### WHAT IS NEEDED
Below are the records. Reproduce the line that contains "What do you see at coordinates (101, 558)" and every line after it to the end, exactly and alone.

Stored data
____________________

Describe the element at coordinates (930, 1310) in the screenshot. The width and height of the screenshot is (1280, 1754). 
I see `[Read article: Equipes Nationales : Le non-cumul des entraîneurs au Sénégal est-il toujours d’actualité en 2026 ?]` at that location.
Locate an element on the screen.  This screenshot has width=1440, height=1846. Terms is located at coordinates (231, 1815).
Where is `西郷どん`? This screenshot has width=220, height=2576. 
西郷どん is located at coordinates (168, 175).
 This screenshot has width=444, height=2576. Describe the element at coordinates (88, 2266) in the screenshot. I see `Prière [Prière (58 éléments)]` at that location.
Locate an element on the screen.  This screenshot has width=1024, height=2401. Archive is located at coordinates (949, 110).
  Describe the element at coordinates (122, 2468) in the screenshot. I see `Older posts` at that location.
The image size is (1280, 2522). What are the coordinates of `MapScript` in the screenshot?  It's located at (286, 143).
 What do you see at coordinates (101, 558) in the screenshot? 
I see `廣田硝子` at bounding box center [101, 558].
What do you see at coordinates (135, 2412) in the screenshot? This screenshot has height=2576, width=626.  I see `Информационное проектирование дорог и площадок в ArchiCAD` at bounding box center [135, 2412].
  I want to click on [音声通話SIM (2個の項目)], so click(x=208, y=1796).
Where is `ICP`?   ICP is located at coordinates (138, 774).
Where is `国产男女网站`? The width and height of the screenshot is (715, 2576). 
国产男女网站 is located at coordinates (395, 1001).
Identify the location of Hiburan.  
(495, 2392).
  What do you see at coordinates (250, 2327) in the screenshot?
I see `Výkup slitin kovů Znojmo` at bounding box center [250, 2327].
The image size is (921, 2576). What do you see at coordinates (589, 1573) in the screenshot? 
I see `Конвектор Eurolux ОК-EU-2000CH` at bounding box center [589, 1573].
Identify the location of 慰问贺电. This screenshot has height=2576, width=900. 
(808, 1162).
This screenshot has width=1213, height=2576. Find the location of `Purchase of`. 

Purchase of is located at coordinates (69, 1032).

____________________

### RESPONSE AREA
 What do you see at coordinates (101, 558) in the screenshot? 
I see `廣田硝子` at bounding box center [101, 558].
What do you see at coordinates (135, 2412) in the screenshot? This screenshot has height=2576, width=626.  I see `Информационное проектирование дорог и площадок в ArchiCAD` at bounding box center [135, 2412].
  I want to click on [音声通話SIM (2個の項目)], so click(x=208, y=1796).
Where is `ICP`?   ICP is located at coordinates (138, 774).
Where is `国产男女网站`? The width and height of the screenshot is (715, 2576). 
国产男女网站 is located at coordinates (395, 1001).
Identify the location of Hiburan.  
(495, 2392).
  What do you see at coordinates (250, 2327) in the screenshot?
I see `Výkup slitin kovů Znojmo` at bounding box center [250, 2327].
The image size is (921, 2576). What do you see at coordinates (589, 1573) in the screenshot? 
I see `Конвектор Eurolux ОК-EU-2000CH` at bounding box center [589, 1573].
Identify the location of 慰问贺电. This screenshot has height=2576, width=900. 
(808, 1162).
This screenshot has width=1213, height=2576. Find the location of `Purchase of`. 

Purchase of is located at coordinates (69, 1032).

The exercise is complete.